=== Begin Enclosure ===

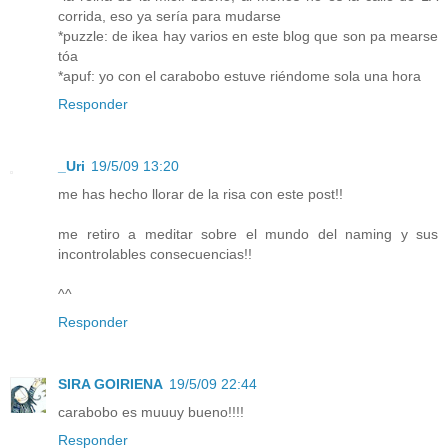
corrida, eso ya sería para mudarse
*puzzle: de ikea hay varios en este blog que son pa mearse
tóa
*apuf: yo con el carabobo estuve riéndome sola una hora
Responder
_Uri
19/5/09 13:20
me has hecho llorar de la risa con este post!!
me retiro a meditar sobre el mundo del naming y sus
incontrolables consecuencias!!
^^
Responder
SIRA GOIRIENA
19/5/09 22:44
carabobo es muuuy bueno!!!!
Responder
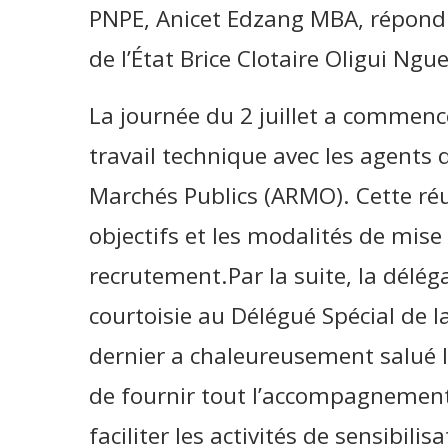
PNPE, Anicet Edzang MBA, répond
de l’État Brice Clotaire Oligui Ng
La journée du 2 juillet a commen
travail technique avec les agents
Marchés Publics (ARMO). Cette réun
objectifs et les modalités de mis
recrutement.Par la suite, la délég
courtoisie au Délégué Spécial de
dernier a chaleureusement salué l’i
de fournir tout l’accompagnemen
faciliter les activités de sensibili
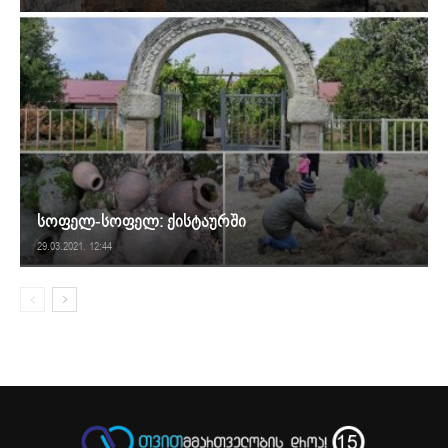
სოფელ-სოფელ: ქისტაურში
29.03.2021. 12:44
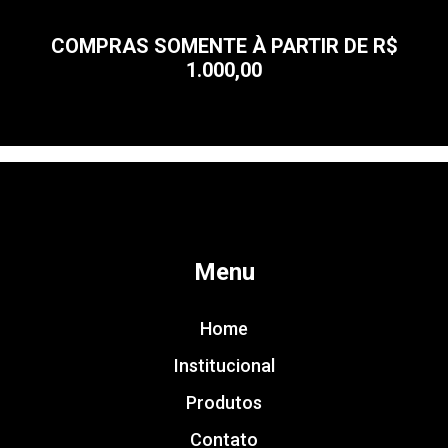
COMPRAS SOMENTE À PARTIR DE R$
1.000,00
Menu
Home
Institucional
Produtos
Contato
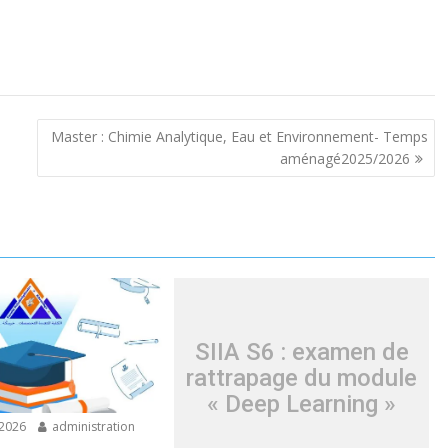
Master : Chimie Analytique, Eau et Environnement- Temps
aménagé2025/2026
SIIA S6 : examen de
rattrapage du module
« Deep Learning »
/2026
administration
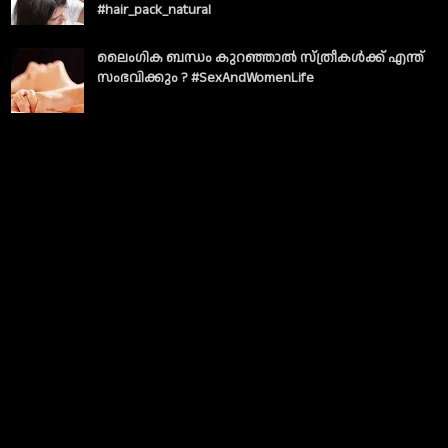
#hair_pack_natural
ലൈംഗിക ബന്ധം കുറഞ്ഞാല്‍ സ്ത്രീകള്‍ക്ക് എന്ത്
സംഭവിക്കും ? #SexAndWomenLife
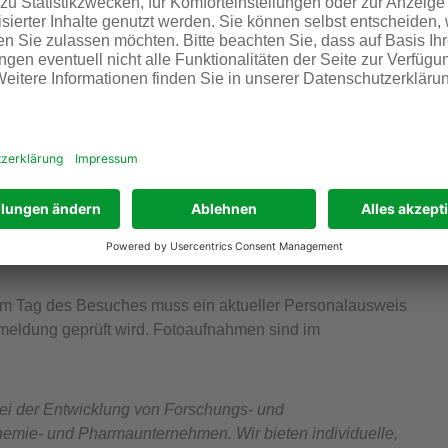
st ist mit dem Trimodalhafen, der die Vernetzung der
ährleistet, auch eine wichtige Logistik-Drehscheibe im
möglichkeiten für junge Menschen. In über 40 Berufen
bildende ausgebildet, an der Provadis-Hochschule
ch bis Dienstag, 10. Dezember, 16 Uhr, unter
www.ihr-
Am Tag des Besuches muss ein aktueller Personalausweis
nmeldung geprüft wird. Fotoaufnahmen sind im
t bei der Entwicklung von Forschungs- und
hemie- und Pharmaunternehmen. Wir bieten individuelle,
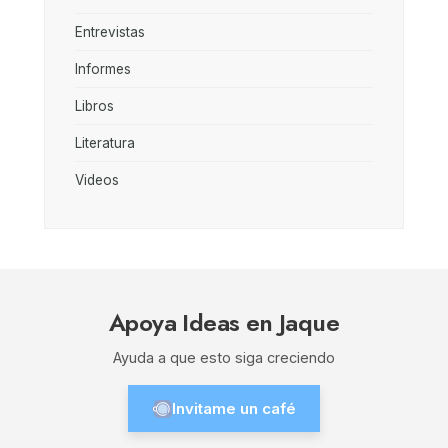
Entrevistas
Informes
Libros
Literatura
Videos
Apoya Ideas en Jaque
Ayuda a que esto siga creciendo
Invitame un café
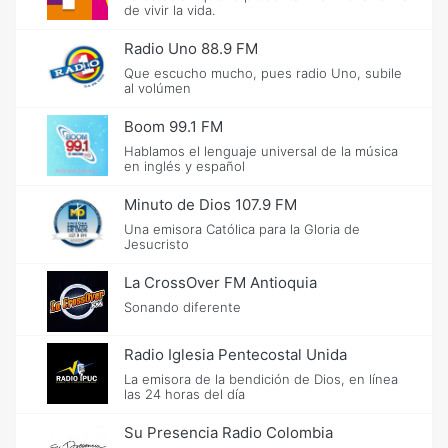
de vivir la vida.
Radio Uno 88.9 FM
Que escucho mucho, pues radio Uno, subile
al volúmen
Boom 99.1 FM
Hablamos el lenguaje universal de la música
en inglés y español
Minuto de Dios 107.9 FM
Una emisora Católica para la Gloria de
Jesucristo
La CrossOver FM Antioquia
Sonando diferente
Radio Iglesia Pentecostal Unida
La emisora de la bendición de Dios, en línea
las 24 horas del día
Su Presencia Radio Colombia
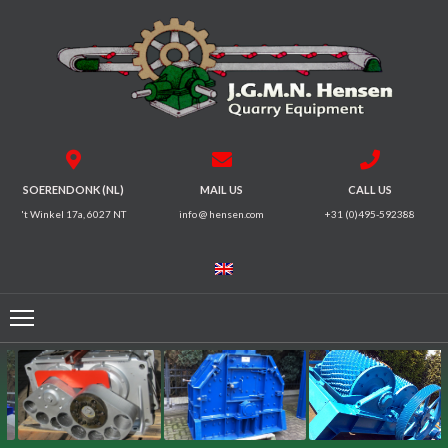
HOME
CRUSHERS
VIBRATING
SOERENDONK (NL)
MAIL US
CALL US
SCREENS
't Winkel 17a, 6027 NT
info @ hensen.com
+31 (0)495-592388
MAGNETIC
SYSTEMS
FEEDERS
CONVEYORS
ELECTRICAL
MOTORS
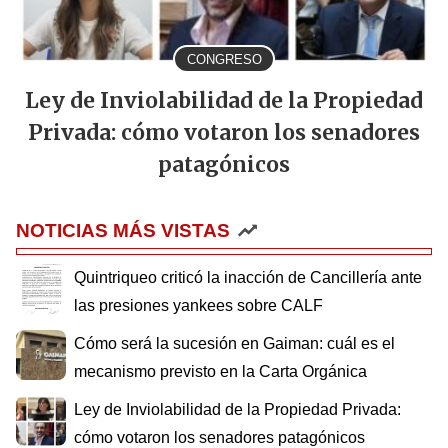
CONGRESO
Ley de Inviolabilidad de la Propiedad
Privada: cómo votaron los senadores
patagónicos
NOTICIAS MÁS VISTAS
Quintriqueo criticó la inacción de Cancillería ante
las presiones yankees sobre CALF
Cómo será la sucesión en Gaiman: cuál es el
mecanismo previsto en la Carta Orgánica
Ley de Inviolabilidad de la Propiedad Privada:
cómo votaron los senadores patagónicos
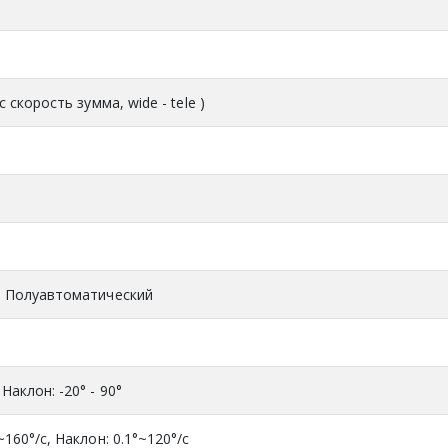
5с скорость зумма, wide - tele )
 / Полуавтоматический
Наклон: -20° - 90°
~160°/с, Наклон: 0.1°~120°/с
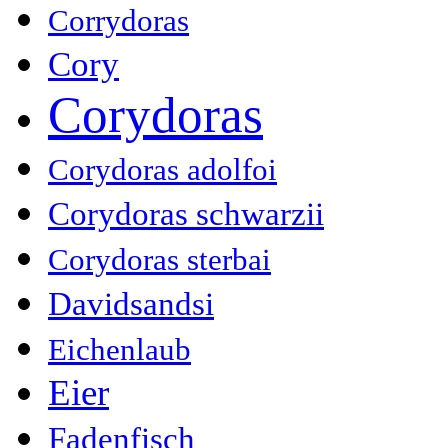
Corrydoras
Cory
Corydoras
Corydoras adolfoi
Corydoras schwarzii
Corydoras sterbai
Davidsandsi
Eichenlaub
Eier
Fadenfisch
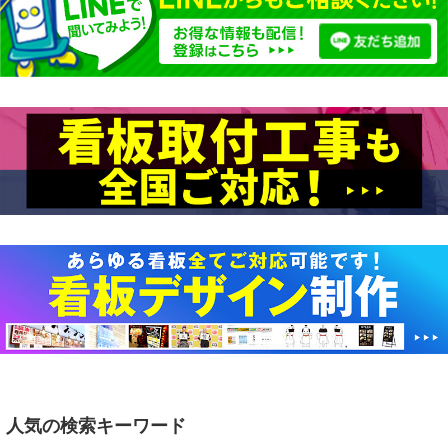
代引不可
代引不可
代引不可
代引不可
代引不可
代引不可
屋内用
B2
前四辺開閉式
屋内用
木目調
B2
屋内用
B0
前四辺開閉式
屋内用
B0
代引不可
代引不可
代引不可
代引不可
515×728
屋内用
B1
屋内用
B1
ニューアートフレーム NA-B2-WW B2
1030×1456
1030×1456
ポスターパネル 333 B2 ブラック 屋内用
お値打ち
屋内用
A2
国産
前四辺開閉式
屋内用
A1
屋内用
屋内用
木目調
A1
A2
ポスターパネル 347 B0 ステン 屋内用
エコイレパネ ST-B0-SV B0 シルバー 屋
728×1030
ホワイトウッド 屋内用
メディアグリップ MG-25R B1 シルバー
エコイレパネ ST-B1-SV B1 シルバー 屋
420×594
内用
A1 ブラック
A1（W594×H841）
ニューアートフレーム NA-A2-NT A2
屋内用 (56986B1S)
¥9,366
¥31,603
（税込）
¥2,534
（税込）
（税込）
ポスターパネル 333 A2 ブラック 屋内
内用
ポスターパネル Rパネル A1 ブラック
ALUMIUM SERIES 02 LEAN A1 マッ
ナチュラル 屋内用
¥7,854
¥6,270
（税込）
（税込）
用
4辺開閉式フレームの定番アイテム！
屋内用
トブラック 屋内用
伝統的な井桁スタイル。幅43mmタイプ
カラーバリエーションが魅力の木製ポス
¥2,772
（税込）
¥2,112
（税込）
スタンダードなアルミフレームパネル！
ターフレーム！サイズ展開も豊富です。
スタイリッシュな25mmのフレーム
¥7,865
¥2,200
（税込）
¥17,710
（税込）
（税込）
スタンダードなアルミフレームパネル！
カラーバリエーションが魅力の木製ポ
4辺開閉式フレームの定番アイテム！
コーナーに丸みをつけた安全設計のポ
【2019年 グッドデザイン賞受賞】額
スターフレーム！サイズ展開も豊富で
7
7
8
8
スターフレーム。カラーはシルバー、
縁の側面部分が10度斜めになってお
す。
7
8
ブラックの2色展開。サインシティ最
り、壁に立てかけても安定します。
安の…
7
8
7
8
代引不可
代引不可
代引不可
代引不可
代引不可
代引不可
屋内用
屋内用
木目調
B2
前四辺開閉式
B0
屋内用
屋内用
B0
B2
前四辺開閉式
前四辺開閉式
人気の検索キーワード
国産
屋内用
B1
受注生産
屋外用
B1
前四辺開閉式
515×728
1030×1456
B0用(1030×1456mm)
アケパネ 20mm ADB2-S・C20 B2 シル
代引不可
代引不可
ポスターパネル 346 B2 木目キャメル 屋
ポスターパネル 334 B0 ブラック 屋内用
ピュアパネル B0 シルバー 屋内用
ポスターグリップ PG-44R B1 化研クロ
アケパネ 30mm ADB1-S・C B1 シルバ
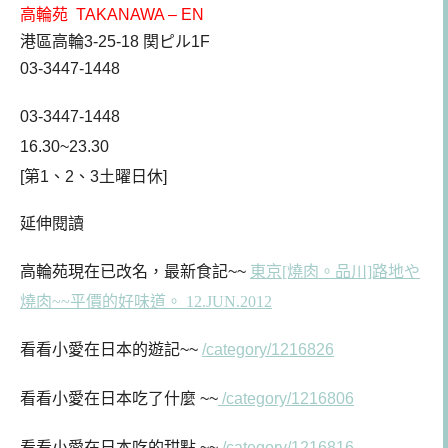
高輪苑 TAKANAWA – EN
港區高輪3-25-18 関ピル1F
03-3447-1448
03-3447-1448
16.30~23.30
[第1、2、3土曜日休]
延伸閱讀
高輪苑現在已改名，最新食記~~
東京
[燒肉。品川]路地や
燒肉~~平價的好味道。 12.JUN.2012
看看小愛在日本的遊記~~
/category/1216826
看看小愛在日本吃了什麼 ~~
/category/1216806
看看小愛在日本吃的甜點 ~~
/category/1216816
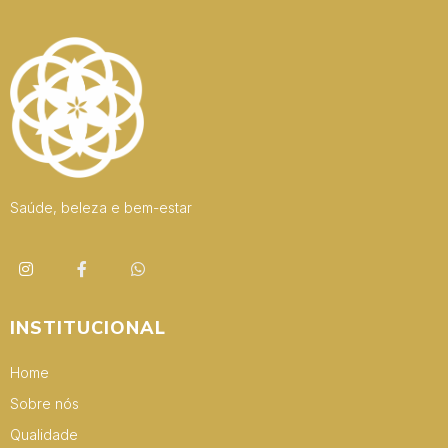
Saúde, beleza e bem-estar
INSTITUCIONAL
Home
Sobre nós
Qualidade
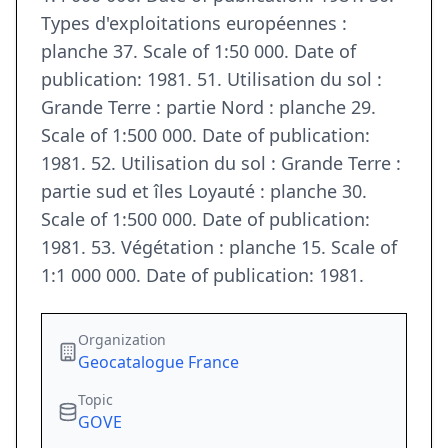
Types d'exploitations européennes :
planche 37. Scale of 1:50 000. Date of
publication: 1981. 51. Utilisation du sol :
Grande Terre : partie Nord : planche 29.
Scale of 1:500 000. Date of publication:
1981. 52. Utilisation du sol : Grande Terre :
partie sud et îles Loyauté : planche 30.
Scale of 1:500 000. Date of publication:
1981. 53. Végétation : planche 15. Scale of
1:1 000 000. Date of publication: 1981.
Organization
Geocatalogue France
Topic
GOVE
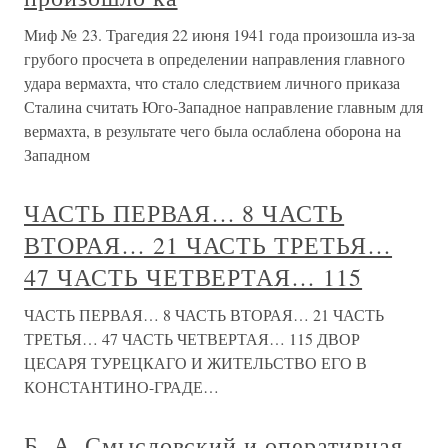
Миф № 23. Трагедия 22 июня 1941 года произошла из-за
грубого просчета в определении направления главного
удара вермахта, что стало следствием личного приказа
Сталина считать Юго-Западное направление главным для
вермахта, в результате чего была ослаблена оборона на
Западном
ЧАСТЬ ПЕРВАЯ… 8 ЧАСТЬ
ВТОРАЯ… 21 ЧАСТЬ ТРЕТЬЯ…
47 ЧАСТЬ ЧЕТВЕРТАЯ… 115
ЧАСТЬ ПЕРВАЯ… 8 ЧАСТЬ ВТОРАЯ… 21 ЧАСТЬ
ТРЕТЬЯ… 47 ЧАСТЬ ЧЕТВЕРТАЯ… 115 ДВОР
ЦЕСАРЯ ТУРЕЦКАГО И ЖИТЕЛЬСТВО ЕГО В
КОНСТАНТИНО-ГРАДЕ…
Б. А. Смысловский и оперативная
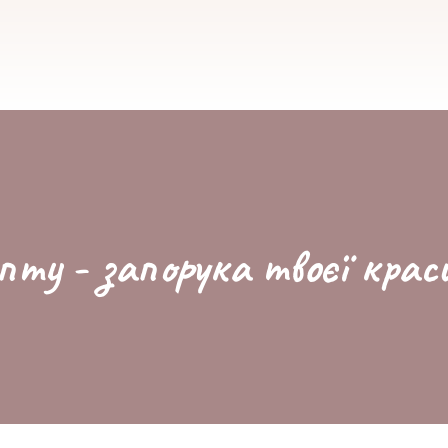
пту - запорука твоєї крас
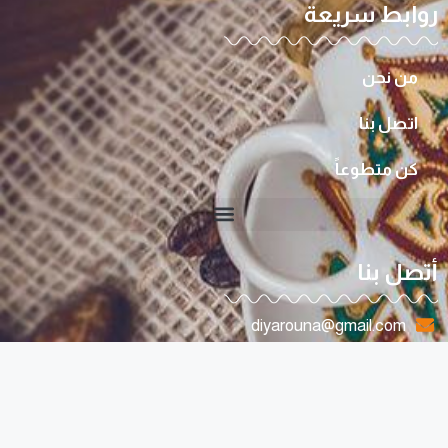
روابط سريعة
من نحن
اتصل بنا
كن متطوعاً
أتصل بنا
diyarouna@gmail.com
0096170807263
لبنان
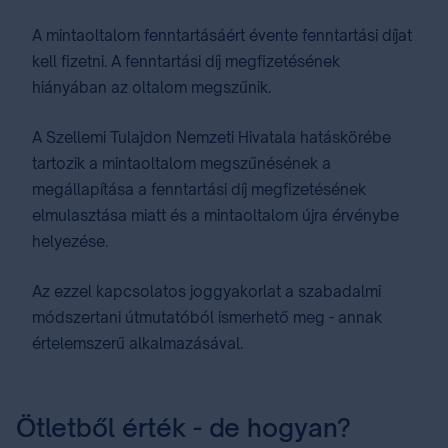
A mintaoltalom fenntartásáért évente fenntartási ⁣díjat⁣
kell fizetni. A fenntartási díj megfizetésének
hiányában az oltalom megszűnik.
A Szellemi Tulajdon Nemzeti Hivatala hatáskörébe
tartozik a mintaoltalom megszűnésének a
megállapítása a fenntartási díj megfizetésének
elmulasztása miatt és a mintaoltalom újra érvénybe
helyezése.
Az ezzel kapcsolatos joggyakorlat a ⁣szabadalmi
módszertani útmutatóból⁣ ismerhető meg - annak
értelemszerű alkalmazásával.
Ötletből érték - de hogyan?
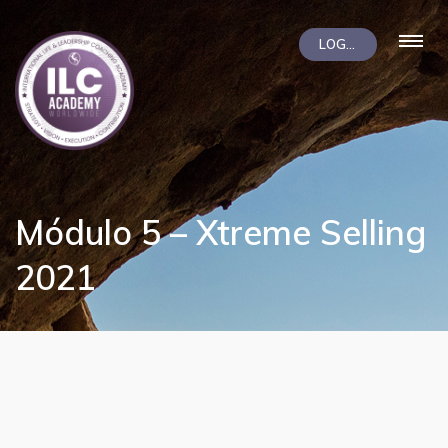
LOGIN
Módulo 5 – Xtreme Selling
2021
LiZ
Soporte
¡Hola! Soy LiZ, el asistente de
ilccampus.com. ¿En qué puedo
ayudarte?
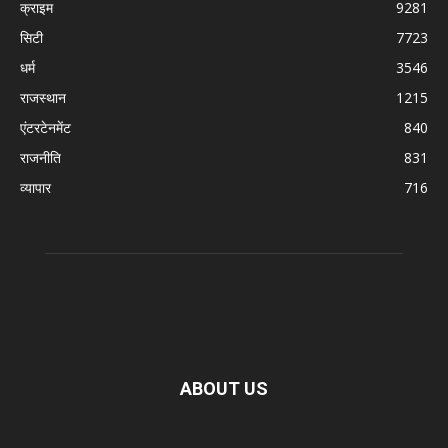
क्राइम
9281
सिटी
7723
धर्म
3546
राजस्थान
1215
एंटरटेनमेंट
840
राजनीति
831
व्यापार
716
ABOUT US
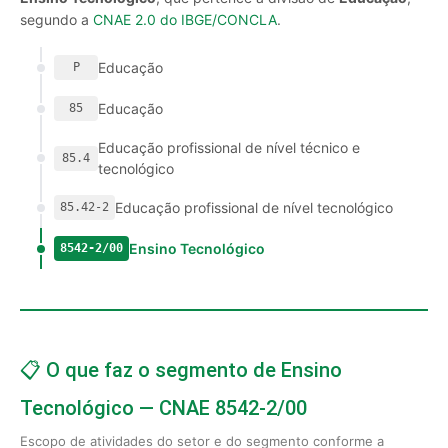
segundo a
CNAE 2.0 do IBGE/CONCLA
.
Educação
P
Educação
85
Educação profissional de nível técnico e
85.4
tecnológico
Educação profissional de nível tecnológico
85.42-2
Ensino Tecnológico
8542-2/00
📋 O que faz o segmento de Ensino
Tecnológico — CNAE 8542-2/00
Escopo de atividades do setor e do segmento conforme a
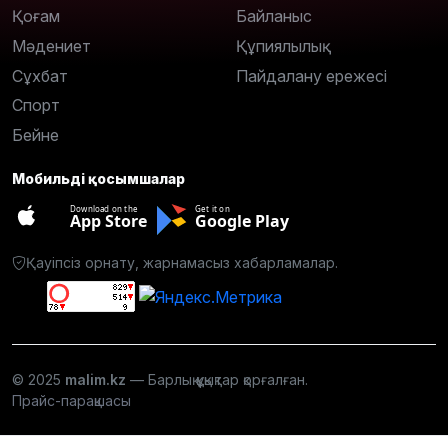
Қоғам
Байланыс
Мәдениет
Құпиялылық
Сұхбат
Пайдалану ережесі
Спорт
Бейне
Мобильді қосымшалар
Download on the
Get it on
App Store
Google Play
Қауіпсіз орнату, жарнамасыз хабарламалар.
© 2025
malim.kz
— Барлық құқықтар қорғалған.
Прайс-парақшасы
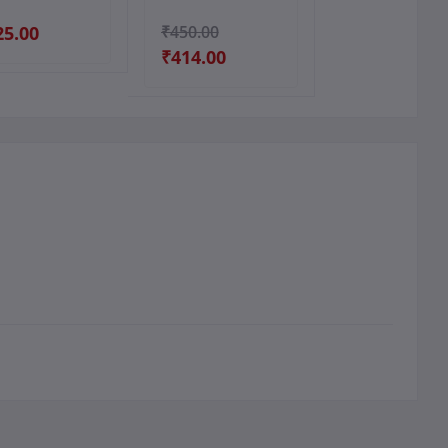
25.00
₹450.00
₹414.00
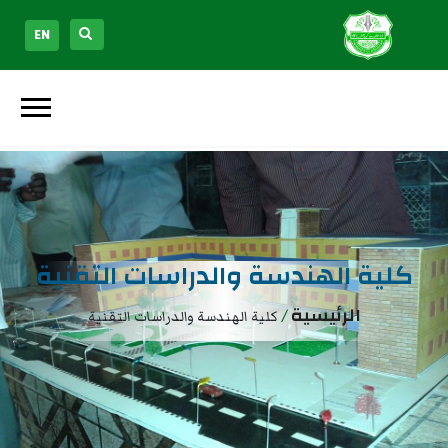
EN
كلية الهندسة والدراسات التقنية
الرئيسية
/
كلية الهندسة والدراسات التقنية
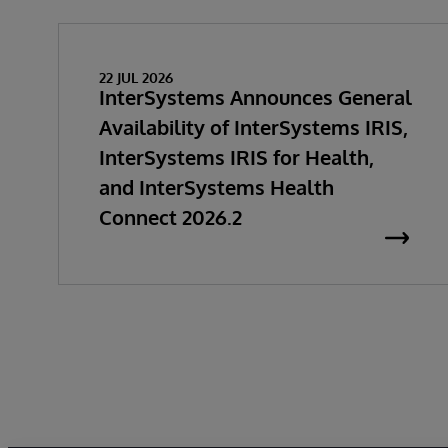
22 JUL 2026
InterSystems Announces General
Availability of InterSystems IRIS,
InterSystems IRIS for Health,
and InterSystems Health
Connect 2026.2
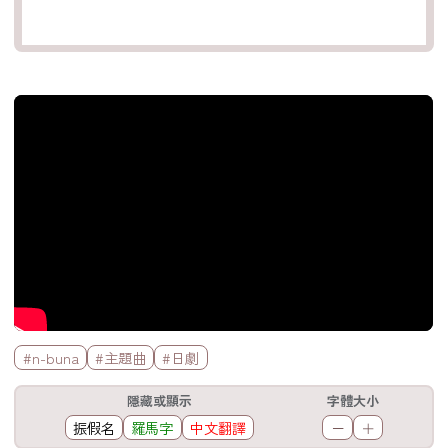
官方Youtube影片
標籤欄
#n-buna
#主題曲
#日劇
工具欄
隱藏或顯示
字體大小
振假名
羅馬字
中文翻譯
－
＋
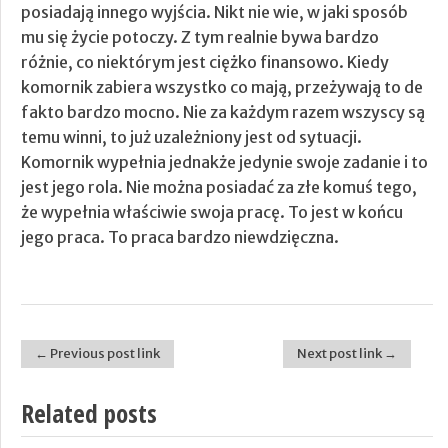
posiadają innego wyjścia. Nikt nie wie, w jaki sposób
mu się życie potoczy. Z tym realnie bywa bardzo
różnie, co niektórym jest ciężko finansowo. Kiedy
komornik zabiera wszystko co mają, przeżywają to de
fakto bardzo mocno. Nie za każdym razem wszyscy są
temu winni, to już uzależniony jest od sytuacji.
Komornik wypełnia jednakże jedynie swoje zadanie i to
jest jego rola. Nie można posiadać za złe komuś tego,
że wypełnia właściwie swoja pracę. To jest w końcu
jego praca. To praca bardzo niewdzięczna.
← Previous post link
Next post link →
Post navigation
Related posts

=== End Enclosure ===

Reproduce the records exactly, starting with their first line and ending with the line that contains "faciliter les activités de sensibili", though pictures should be dropped.

[TASK SOLUTION]
corrida, eso ya sería para mudarse
*puzzle: de ikea hay varios en este blog que son pa mearse
tóa
*apuf: yo con el carabobo estuve riéndome sola una hora
Responder
_Uri
19/5/09 13:20
me has hecho llorar de la risa con este post!!
me retiro a meditar sobre el mundo del naming y sus
incontrolables consecuencias!!
^^
Responder
SIRA GOIRIENA
19/5/09 22:44
carabobo es muuuy bueno!!!!
Responder
PNPE, Anicet Edzang MBA, répond
de l’État Brice Clotaire Oligui Ng
La journée du 2 juillet a commen
travail technique avec les agents
Marchés Publics (ARMO). Cette réun
objectifs et les modalités de mis
recrutement.Par la suite, la délég
courtoisie au Délégué Spécial de
dernier a chaleureusement salué l’i
de fournir tout l’accompagnemen
faciliter les activités de sensibili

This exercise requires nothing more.